An exact copy of all the data below is needed, without its pictures.
-- Opening Marker --
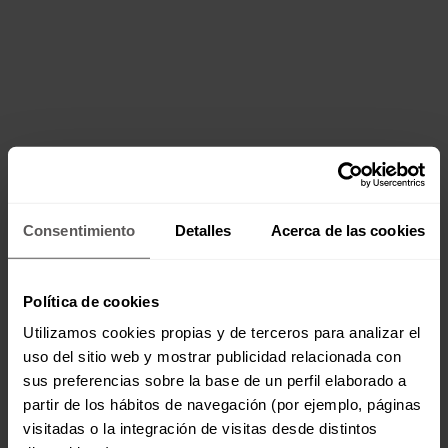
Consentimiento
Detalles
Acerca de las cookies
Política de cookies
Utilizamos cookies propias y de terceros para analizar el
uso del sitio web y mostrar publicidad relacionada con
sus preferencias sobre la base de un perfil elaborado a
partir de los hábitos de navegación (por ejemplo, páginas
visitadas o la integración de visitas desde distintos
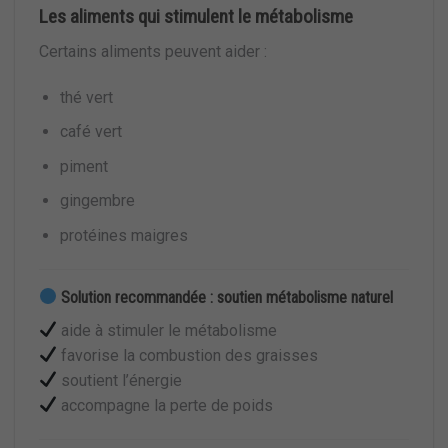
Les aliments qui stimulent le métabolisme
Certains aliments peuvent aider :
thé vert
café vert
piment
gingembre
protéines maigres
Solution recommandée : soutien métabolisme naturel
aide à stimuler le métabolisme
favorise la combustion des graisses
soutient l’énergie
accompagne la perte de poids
-- Closing Marker --
Exercise output:
Consentimiento
Detalles
Acerca de las cookies
Política de cookies
Utilizamos cookies propias y de terceros para analizar el
uso del sitio web y mostrar publicidad relacionada con
sus preferencias sobre la base de un perfil elaborado a
partir de los hábitos de navegación (por ejemplo, páginas
visitadas o la integración de visitas desde distintos
Les aliments qui stimulent le métabolisme
Certains aliments peuvent aider :
thé vert
café vert
piment
gingembre
protéines maigres
Solution recommandée : soutien métabolisme naturel
aide à stimuler le métabolisme
favorise la combustion des graisses
soutient l’énergie
accompagne la perte de poids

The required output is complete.